Styles: English IPA, American IPA, Speciality IPA, Double IPA
Try: Crate Brewery IPA
Balanced, drinkable and less intensely hopped than IPA. Spicy fruit and floral notes feature. English Pale Ales are often more bitter, with less sweeter fruit, than American Pale Ales (APAs).
Styles: Cream Ale, Kölsch, Golden Ale, Blonde Ale, American Pale Ale, Belgian Pale Ale, Belgian Blond Ale, Trappist Single, Saison
Amber Ales are amber-coloured beers with caramel malt characters, a bitter finish and a moderate strength of 4.5% to 5.7% alcohol. Amber Ales can show a balance between malt and hops but some styles can swing either way: either very malty or very hoppy (such as Red Ales).
Styles: Altbier, Best Bitter, Strong Bitter, Red Ale, American Amber Ale, Belgian Dubbel, Bière de Garde
Try: Gipsy Hill Brewing Southpaw Amber Ale
High levels of malt used in the brew gives Brown Ales less bitter characters. It is a mellow beer showing sweet malt, toffee, chocolate and caramel characters. The American Brown Ale is similar to the British Brown Ale but with more hoppy characters and higher alcohol.
Styles: Dark Mild, British Brown Ale, American Brown Ale, London Brown Ale (Historical style)
Dark, spicy and complex, this is a slow sipping style of beer with a restrained roasted character, malty flavours and dry-fruity chocolate notes.

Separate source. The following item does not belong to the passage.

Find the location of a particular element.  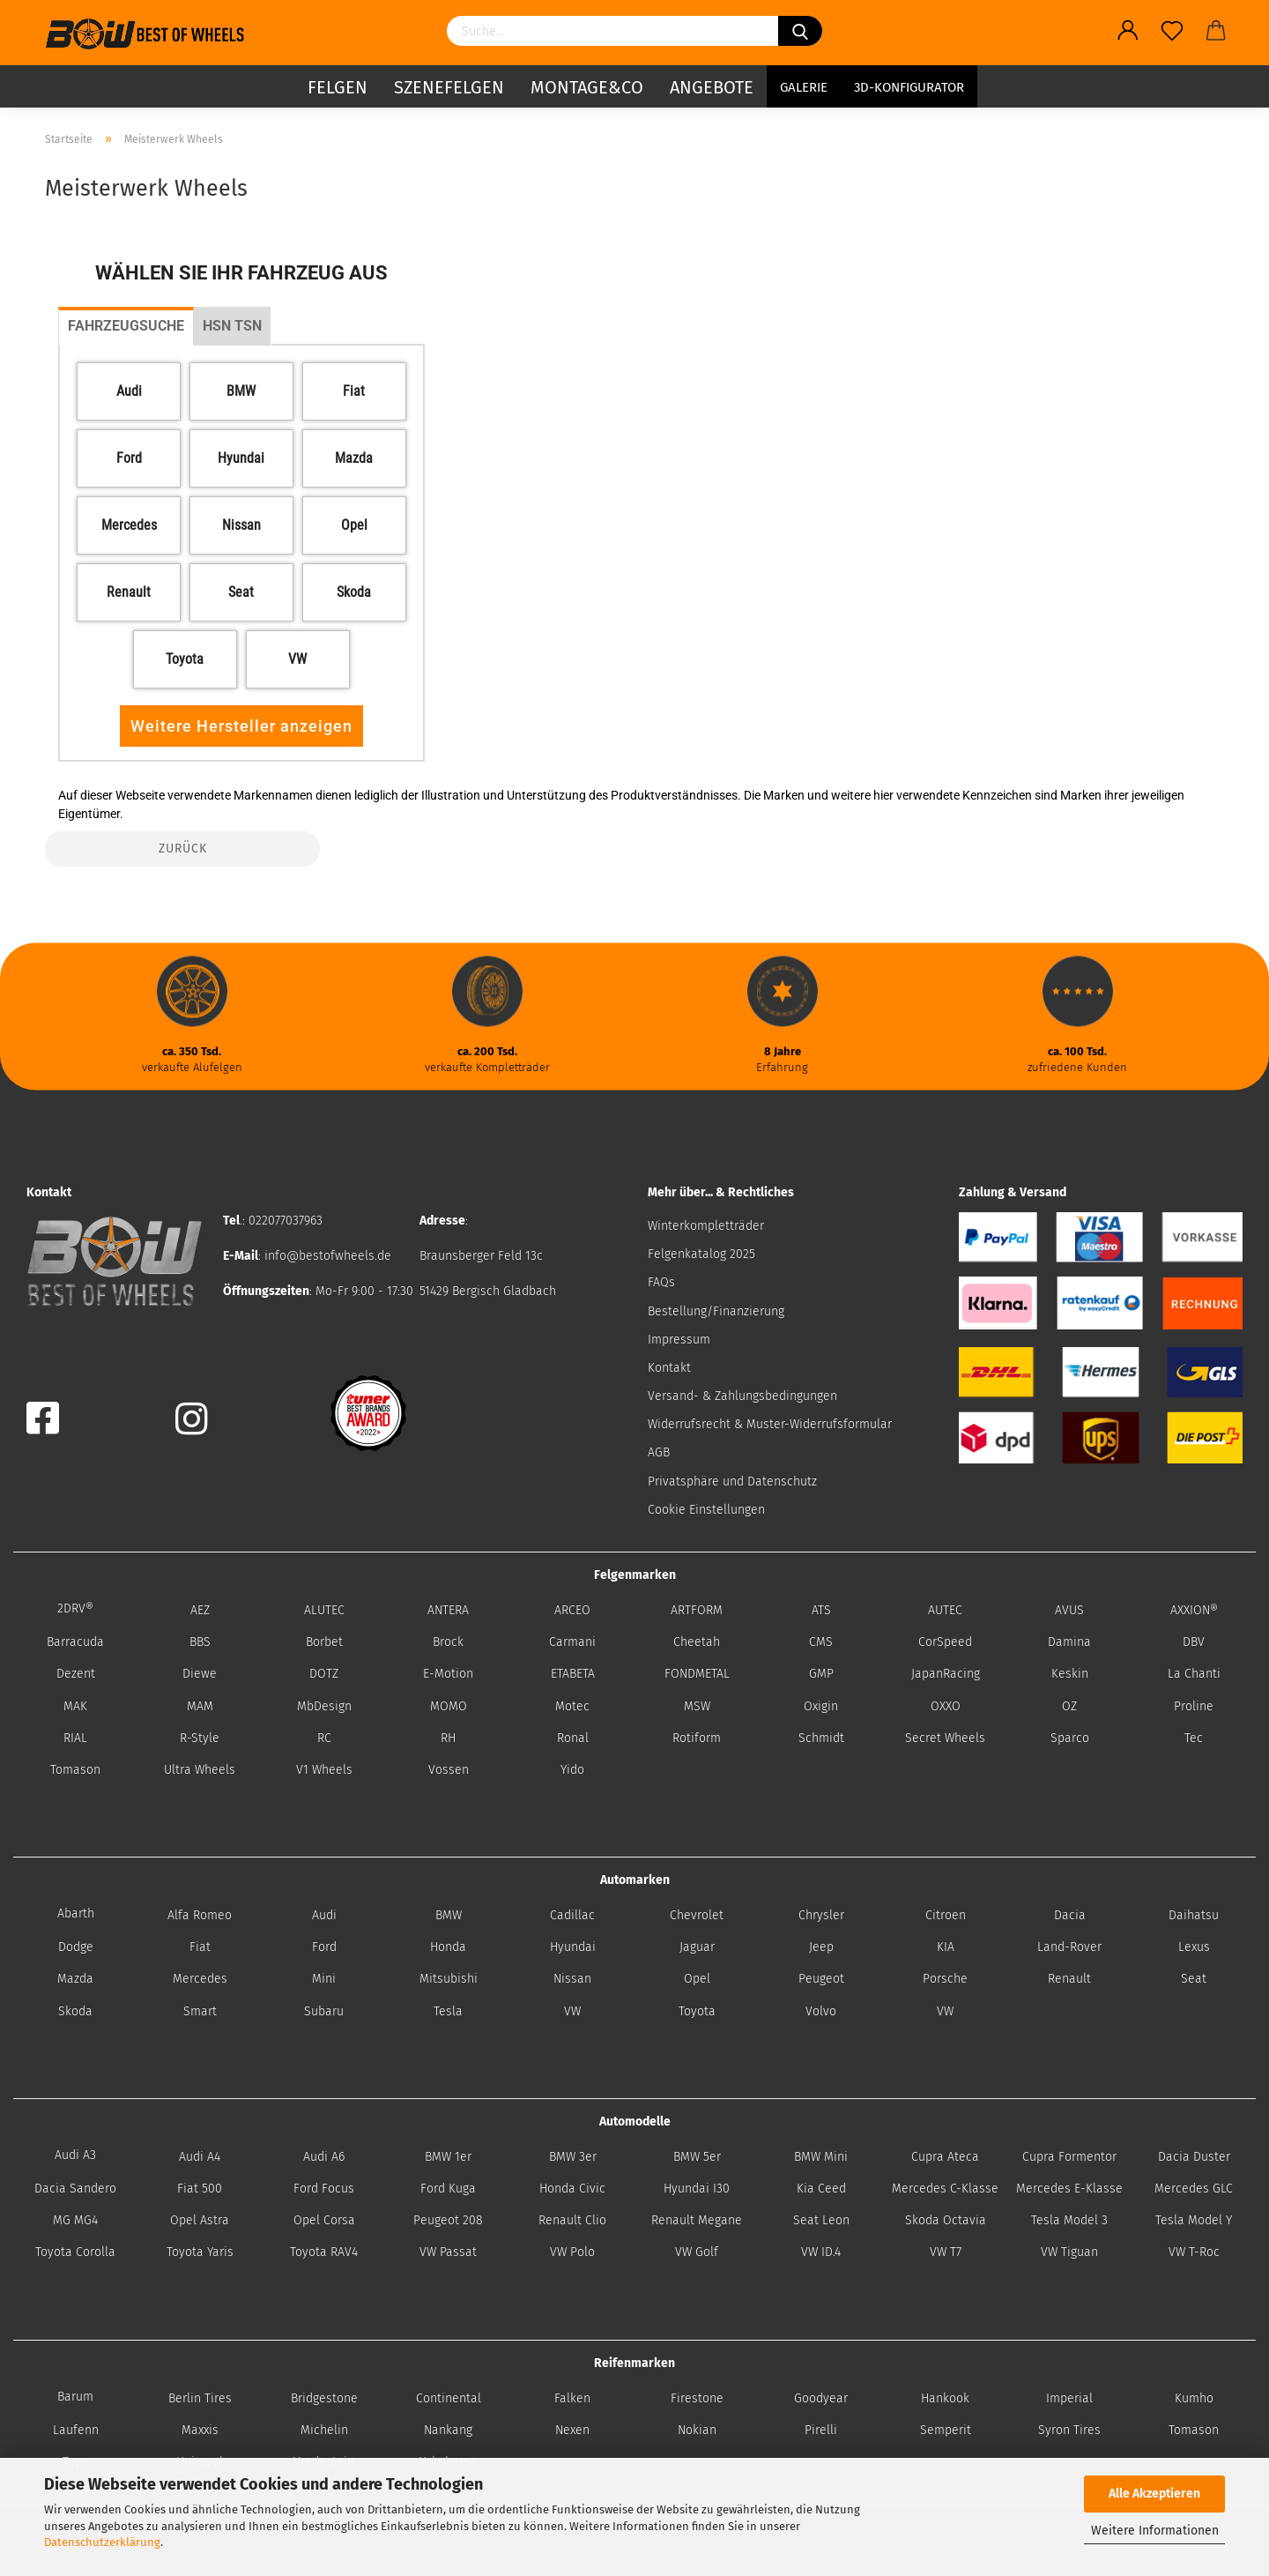

Datenschutzerklärung is located at coordinates (102, 2542).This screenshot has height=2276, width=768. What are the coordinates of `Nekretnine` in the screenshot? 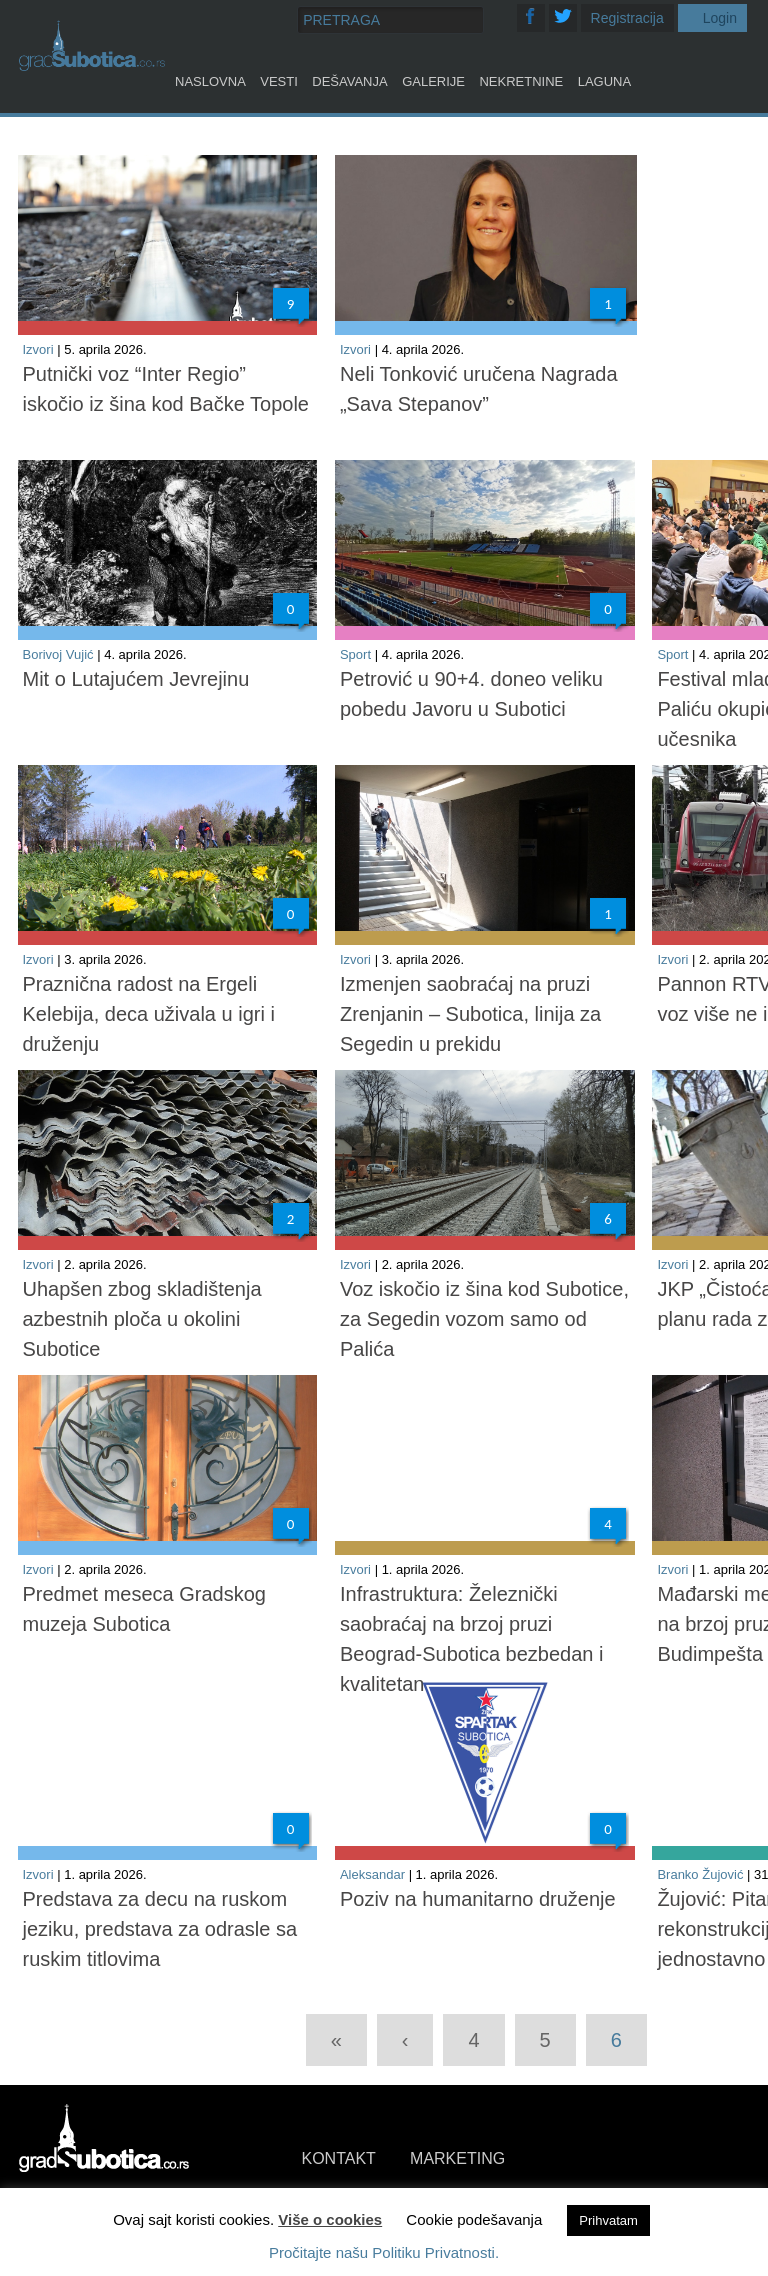 It's located at (521, 81).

Styles: Baltic Porter, English Porter, American Porter
Guinness began brewing their famous style of stout in 1810, claiming it was a “stouter kind of porter” in 1810. Originally inspired by the London Porter style, known at the time as Single Stouts, they are creamy and full-bodied with a pronounced roasted flavour and a hint of coffee.
Styles: Tropical Stout, Sweet Stout, Oatmeal Stout, Foreign Extra Stout, Irish Stout, American Stout, Imperial Stout
Made with 40-60% wheat rather than 100% malt, this is a lighter style with a bright clean taste. Medium to high carbonation, it has a long-lasting white head with a soft, fluffy texture. Sometimes cloudy.
Styles: American Wheat Beer, Weissbier, Weizenbock, Berliner Weisse, Lambic, Witbier
Here the usual hoppy bitterness of other beers is replaced by sourness. Fruit flavours of lemon tart, apple tart or even Haribo sours, which becomes more floral with age. Always effervescent and very refreshing.
Styles: Flanders Red, Oud Bruin
Crisp, refreshing and smooth with high carbonation. Low levels of yeastiness can sometimes be added to give complexity to what is otherwise a clean style. Drink cold.
Styles: American Lager, Munich Helles
Classic Czech beer. Light bodied, clear, yet rich in hops and spicy floral flavours. Pilsners are brewed with pale lager malt and matured before carbonation. Easy to drink with a smooth and refreshing finish.